The central observation is that AI assistance does not merely speed up research; it changes the dominant bottleneck. When synthesis is cheap and fluent, epistemic control becomes the scarce resource. The System‑1/System‑2 framing captures this shift: synthetic System 1 can propose artifacts at scale, but science remains dependent on System‑2 functions—explicit assumptions, adversarial scrutiny, and reproducible validation.

The AGISystem2 experiment indicates that System‑2‑like layers can be prototyped rapidly with current tools, but turning them into reviewer‑grade validators is still hard: it requires explicit assumptions, robust handling of adversarial and out‑of‑distribution cases, and reproducible traces that survive scrutiny.

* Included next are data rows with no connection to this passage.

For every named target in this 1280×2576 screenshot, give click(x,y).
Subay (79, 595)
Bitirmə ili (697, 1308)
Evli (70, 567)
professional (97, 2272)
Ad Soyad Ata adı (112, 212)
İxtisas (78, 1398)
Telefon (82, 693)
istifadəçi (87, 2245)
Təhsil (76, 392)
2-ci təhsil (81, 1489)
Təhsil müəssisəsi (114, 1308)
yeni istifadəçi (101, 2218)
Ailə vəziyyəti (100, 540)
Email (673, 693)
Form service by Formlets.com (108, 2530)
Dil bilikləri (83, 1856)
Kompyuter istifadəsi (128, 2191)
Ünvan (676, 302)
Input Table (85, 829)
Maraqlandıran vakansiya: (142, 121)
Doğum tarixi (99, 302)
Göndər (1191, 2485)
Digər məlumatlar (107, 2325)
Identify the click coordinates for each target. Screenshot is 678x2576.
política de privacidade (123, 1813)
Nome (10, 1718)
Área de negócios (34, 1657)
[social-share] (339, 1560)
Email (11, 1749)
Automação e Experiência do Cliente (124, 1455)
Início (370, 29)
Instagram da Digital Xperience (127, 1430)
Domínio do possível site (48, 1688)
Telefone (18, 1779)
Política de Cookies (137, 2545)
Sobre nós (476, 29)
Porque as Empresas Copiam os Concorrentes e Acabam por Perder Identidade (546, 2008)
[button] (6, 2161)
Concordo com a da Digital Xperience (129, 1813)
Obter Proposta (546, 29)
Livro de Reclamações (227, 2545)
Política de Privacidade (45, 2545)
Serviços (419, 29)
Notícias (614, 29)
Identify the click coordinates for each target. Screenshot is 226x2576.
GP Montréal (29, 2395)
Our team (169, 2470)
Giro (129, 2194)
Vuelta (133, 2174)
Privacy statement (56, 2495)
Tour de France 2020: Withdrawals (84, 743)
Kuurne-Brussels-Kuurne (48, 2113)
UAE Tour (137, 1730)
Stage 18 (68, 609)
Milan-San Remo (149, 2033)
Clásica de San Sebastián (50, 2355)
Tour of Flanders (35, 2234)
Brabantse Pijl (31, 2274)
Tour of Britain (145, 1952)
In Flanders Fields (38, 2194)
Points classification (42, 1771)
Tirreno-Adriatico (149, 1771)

The broader requirement is a discipline‑agnostic System 2 that can perform deterministic review and falsification procedures across sciences, integrate formal checks and validated instruments, and produce traces that support reproduction and audit.

In the medium term, this points toward a trajectory sometimes summarized as “turning science into code.” The phrase should be interpreted narrowly: not full formalization of all knowledge, but the construction of executable substrates for the parts of scientific reasoning that must remain stable under acceleration. If AI is to accelerate science without lowering standards, investment in reviewer‑grade System‑2 infrastructure is not optional; it is the enabling condition that prevents fluent synthesis from outpacing rigor.